La mise en page artistique voulue par J. Abeille (2003) évoque celle d'A. Berque quand il nous présente un poète venu de Chine. Ici en 2014, mais aussi 2016 dans La pensée paysagère, réédition probable d'une première édition en 2009. Magie d'idéogrammes inventés à gauche, sus à droite, tous deux décodés.

Chaque auteur fait monde en son écriture. Ce tableau ouvre à des rapprochements formels aptes à plonger l'esprit dans une forme de bonheur insondable...

Les enfants d'Inilo fondent leur représentation "sur un mythe qui pose le dessin, héritier de la trace, en tant qu'origine des modulations de la langue" L'écriture du désert. 10 Certaines cérémonies sont les fêtes de la régénération de la voix.

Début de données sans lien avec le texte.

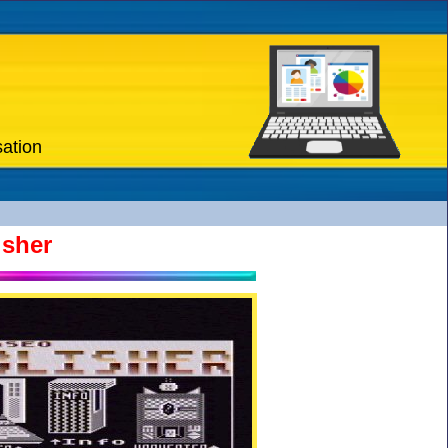
sation
isher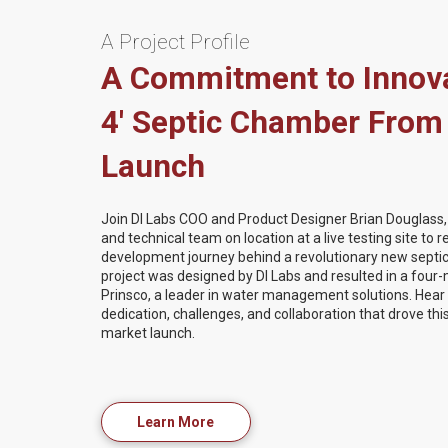
A Project Profile
A Commitment to Innova
4' Septic Chamber From
Launch
Join DI Labs COO and Product Designer Brian Douglass, a
and technical team on location at a live testing site to 
development journey behind a revolutionary new septi
project was designed by DI Labs and resulted in a four-
Prinsco, a leader in water management solutions. Hea
dedication, challenges, and collaboration that drove th
market launch.
Learn More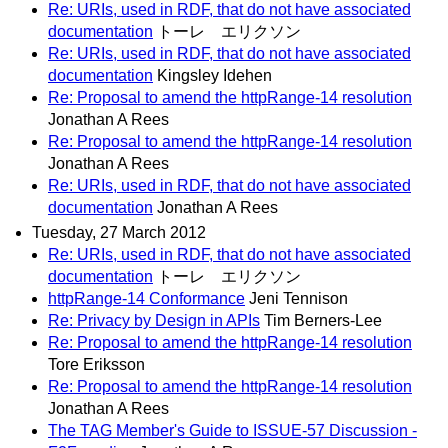
Re: URIs, used in RDF, that do not have associated
documentation
トーレ エリクソン
Re: URIs, used in RDF, that do not have associated
documentation
Kingsley Idehen
Re: Proposal to amend the httpRange-14 resolution
Jonathan A Rees
Re: Proposal to amend the httpRange-14 resolution
Jonathan A Rees
Re: URIs, used in RDF, that do not have associated
documentation
Jonathan A Rees
Tuesday, 27 March 2012
Re: URIs, used in RDF, that do not have associated
documentation
トーレ エリクソン
httpRange-14 Conformance
Jeni Tennison
Re: Privacy by Design in APIs
Tim Berners-Lee
Re: Proposal to amend the httpRange-14 resolution
Tore Eriksson
Re: Proposal to amend the httpRange-14 resolution
Jonathan A Rees
The TAG Member's Guide to ISSUE-57 Discussion -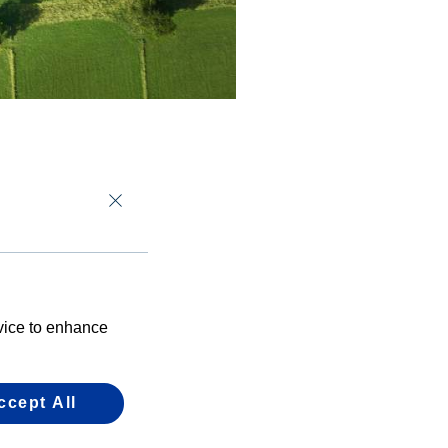
shareholders
this month’s
per cent of the
evice to enhance
of the opportunity
r businesses.
ccept All
efits of using the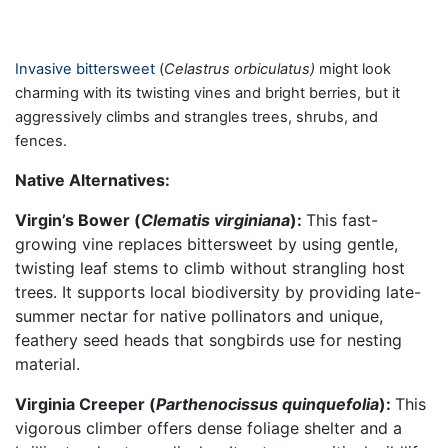
Invasive bittersweet
(
Celastrus orbiculatus)
might look
charming with its twisting vines and bright berries, but it
aggressively climbs and strangles trees, shrubs, and
fences.
Native Alternatives:
Virgin’s Bower (
Clematis virginiana
):
This fast-
growing vine replaces bittersweet by using gentle,
twisting leaf stems to climb without strangling host
trees. It supports local biodiversity by providing late-
summer nectar for native pollinators and unique,
feathery seed heads that songbirds use for nesting
material.
Virginia Creeper (
Parthenocissus quinquefolia
):
This
vigorous climber offers dense foliage shelter and a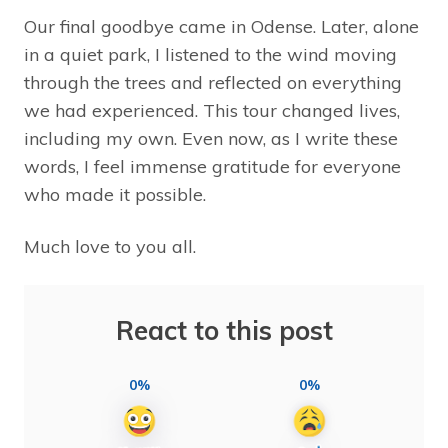
Our final goodbye came in Odense. Later, alone
in a quiet park, I listened to the wind moving
through the trees and reflected on everything
we had experienced. This tour changed lives,
including my own. Even now, as I write these
words, I feel immense gratitude for everyone
who made it possible.
Much love to you all.
React to this post
0%
0%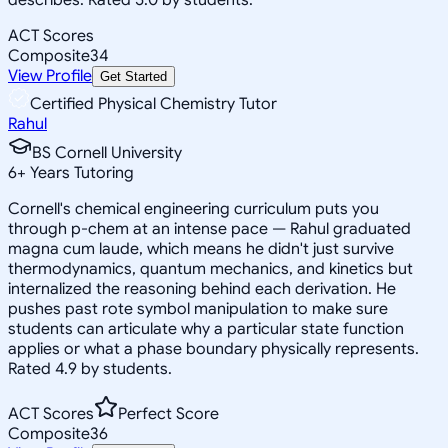
ACT Scores
Composite
34
View Profile
Get Started
Certified Physical Chemistry Tutor
Rahul
BS Cornell University
6
+
Years Tutoring
Cornell's chemical engineering curriculum puts you
through p-chem at an intense pace — Rahul graduated
magna cum laude, which means he didn't just survive
thermodynamics, quantum mechanics, and kinetics but
internalized the reasoning behind each derivation. He
pushes past rote symbol manipulation to make sure
students can articulate why a particular state function
applies or what a phase boundary physically represents.
Rated 4.9 by students.
ACT Scores
Perfect Score
Composite
36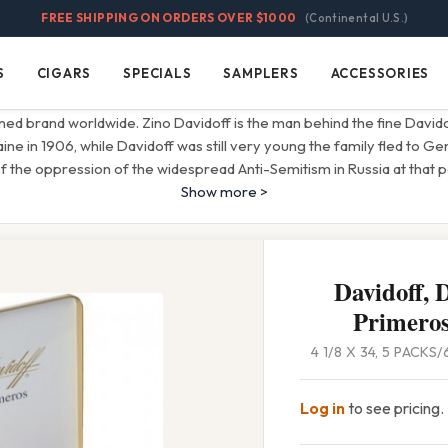
FREE SHIPPING ON ORDERS OVER $1000
(Continental U.S.)
S
CIGARS
SPECIALS
SAMPLERS
ACCESSORIES
Cigars
Specials
Samplers
Accessories
ned brand worldwide. Zino Davidoff is the man behind the fine David
aine in 1906, while Davidoff was still very young the family fled to G
 the oppression of the widespread Anti-Semitism in Russia at that pe
Show more >
Davidoff, 
Primeros
4 1/8 X 34, 5 PACKS
Log in
to see pricing.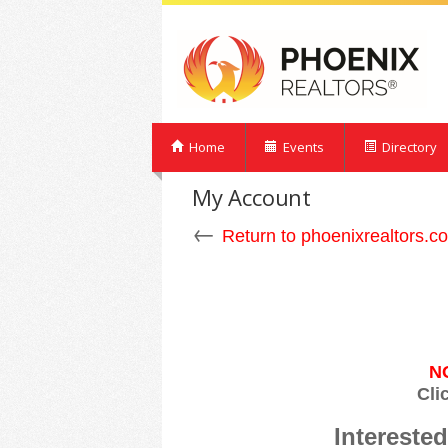
Home
Events
Directory
My Account
←
Return to phoenixrealtors.c
N
Cli
Interest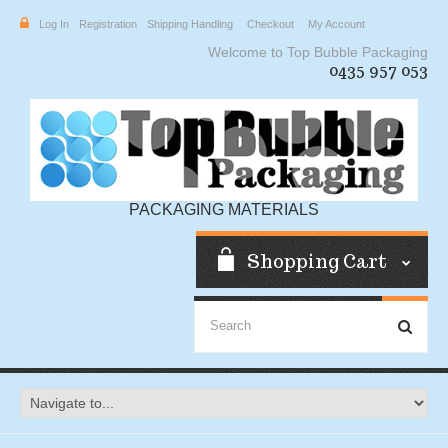
Log In
Registration
Shipping Handling
Checkout
My Account
Welcome to Top Bubble Packaging
0435 957 053
PACKAGING MATERIALS
Shopping Cart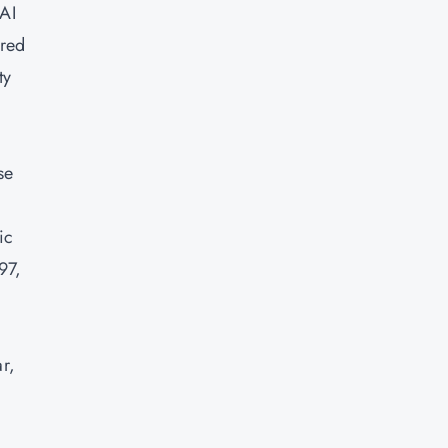
 AI
ured
ty
se
ic
97,
ar,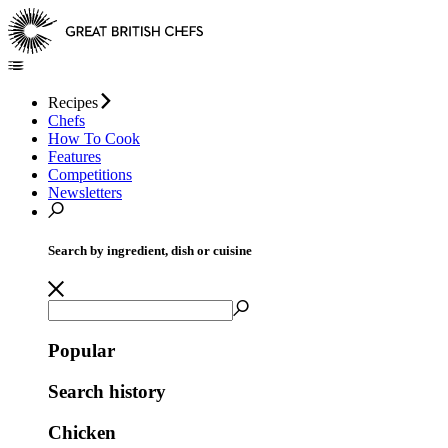
Recipes
Chefs
How To Cook
Features
Competitions
Newsletters
Search by ingredient, dish or cuisine
Popular
Search history
Chicken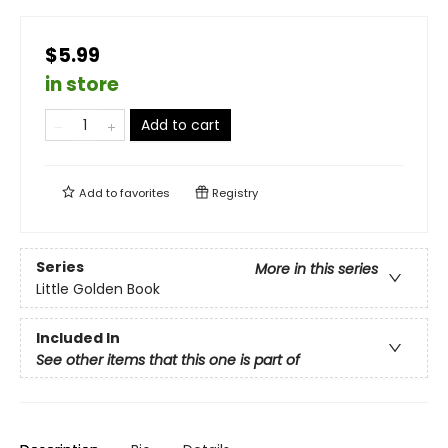
$5.99
in store
Add to cart
Add to
favorites
Registry
Series
More in this series
Little Golden Book
Included In
See other items that this one is part of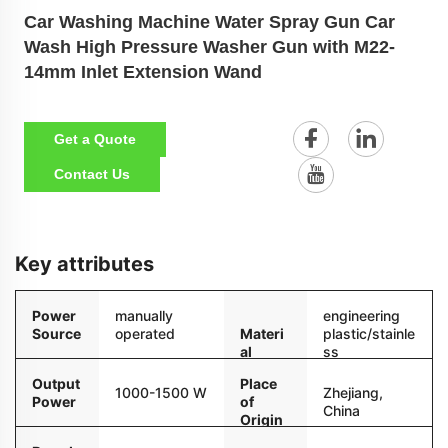
Car Washing Machine Water Spray Gun Car
Wash High Pressure Washer Gun with M22-
14mm Inlet Extension Wand
Get a Quote
Contact Us
Key attributes
Power
manually
engineering
Source
operated
Materi
plastic/stainle
al
ss
steel/copper
Output
Place
1000-1500 W
Zhejiang,
Power
of
China
Origin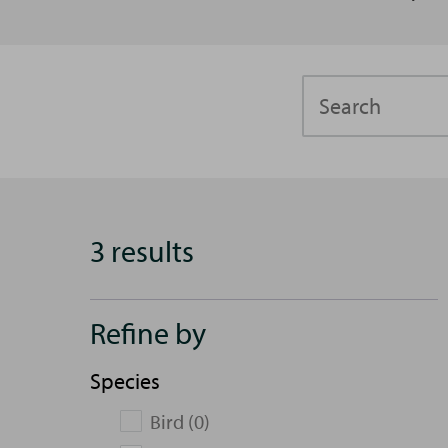
Search
3 results
Refine by
Species
Bird (0)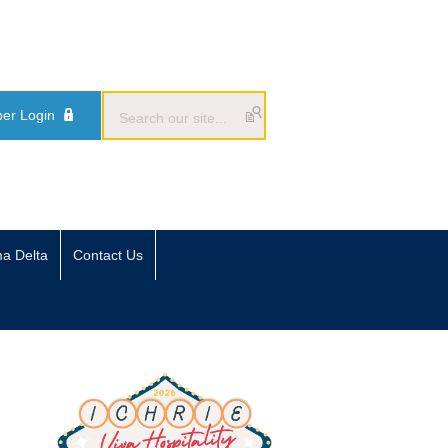
er Login
ma Delta
Contact Us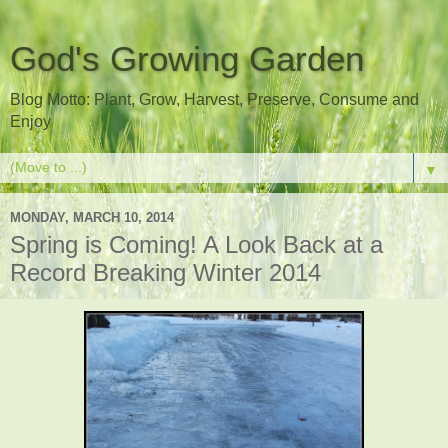
God's Growing Garden
Blog Motto: Plant, Grow, Harvest, Preserve, Consume and
Enjoy
▼
MONDAY, MARCH 10, 2014
Spring is Coming! A Look Back at a
Record Breaking Winter 2014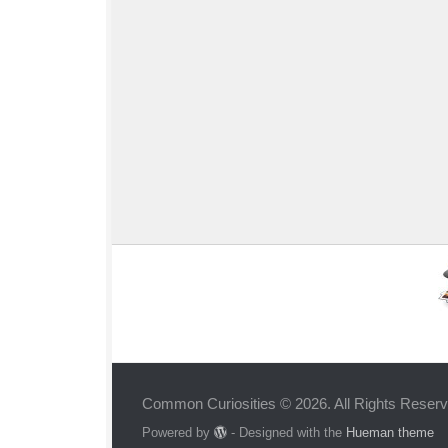
Common Curiosities © 2026. All Rights Reserv
Powered by
- Designed with the
Hueman theme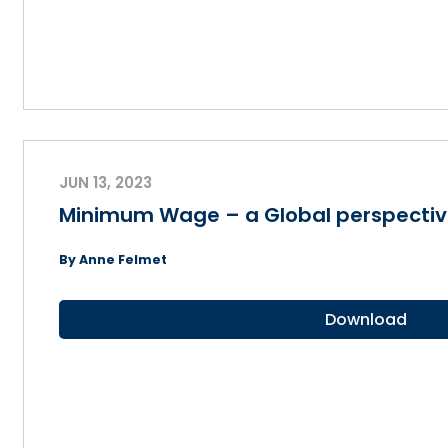
JUN 13, 2023
Minimum Wage – a Global perspecti
By Anne Felmet
Download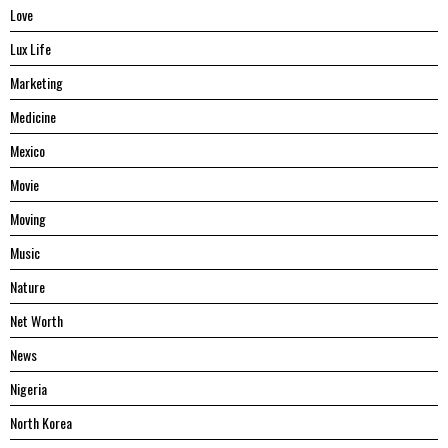
Love
Lux Life
Marketing
Medicine
Mexico
Movie
Moving
Music
Nature
Net Worth
News
Nigeria
North Korea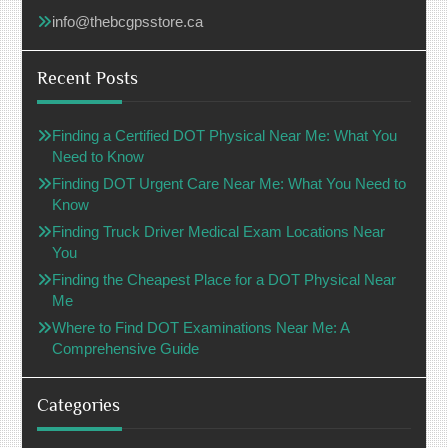
info@thebcgpsstore.ca
Recent Posts
Finding a Certified DOT Physical Near Me: What You
Need to Know
Finding DOT Urgent Care Near Me: What You Need to
Know
Finding Truck Driver Medical Exam Locations Near
You
Finding the Cheapest Place for a DOT Physical Near
Me
Where to Find DOT Examinations Near Me: A
Comprehensive Guide
Categories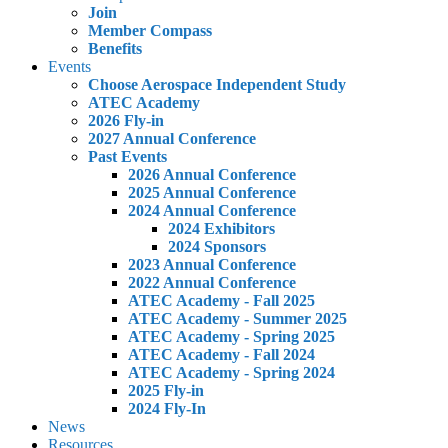
Join
Member Compass
Benefits
Events
Choose Aerospace Independent Study
ATEC Academy
2026 Fly-in
2027 Annual Conference
Past Events
2026 Annual Conference
2025 Annual Conference
2024 Annual Conference
2024 Exhibitors
2024 Sponsors
2023 Annual Conference
2022 Annual Conference
ATEC Academy - Fall 2025
ATEC Academy - Summer 2025
ATEC Academy - Spring 2025
ATEC Academy - Fall 2024
ATEC Academy - Spring 2024
2025 Fly-in
2024 Fly-In
News
Resources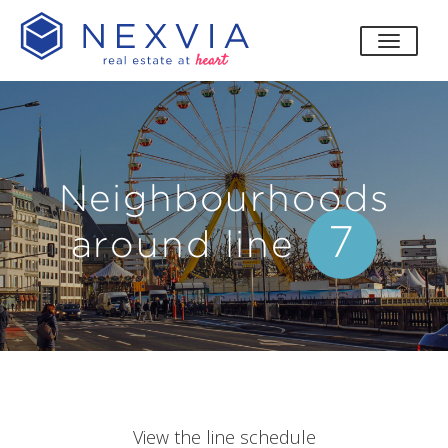
toggle
Neighbourhoods
7
around line
View the line schedule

Les enfants d'Inilo sont "des gens pour qui l'efficacité symbolique l'emporte sur toute autre [.] Ils ne se soucient guère de l'usage immédiatement pratique que l'on pourrait faire de l'écriture." 12 Ils sont fiers en dévoilant la fécondité de leur système de notation qui éveille "chez le lecteur les pouvoirs du rêve & de l'imagination." 12

Quand une écriture, celle de J. Abeille, se fait anthropologue d'une écriture entraperçue au désert, cela éveille chez nous, ses lecteurs, admiration sincère quant aux pouvoirs infinis du rêve & d'une imagination mis au service d'une langue créatrice de mondes que conduit avec compétence une persistance à créer, à faire monde & à l'étoffer en univers onirique sans fin.

De telles plumes emportent hors de soi plutôt que d'approfondir les linéaments d'une identification compassionnelle. Des élans de plume déploient devant nos yeux le caractère opaque ou obscur du règne des femmes. Ce côté obscur de la force des femmes n'est pas sans rappeler une évocation trouvée dans l'oeuvre d'A. Berque avec ce poème chinois voyant en vallée la femelle obscure.

C'est en procédant à pareils rapprochements qu'un univers mental s'adosse à ses propres lectures, formant la trame dense d'un référentiel transversal. Se recoupent ainsi les chemins de ses traces.

Qu'une plume bordelaise (J. Abeille), si longtemps dépossédée quand il s'agit de se frayer un passage étroit jusqu'à ses lecteurs, aboutisse de pareille façon à la densité jouissive de multi-univers est propre à provoquer sidération... Cela va bien au-delà de l'admiration !

Les exégèses des siècles à venir, quand bein même ils exhumeraient l'oeuvre de J. Abeille, y perdront leurs traces dans ces forêts foisonnantes de mythes créés tout spécialement à cette fin !

Chaque auteur fait monde en son écriture: l'une, celle de J. Abeille est lumineuse, l'autre est restée quelque part dans la vallée... dans un recoin fort ombreux, au-delà même des jargons qui l'encombrent.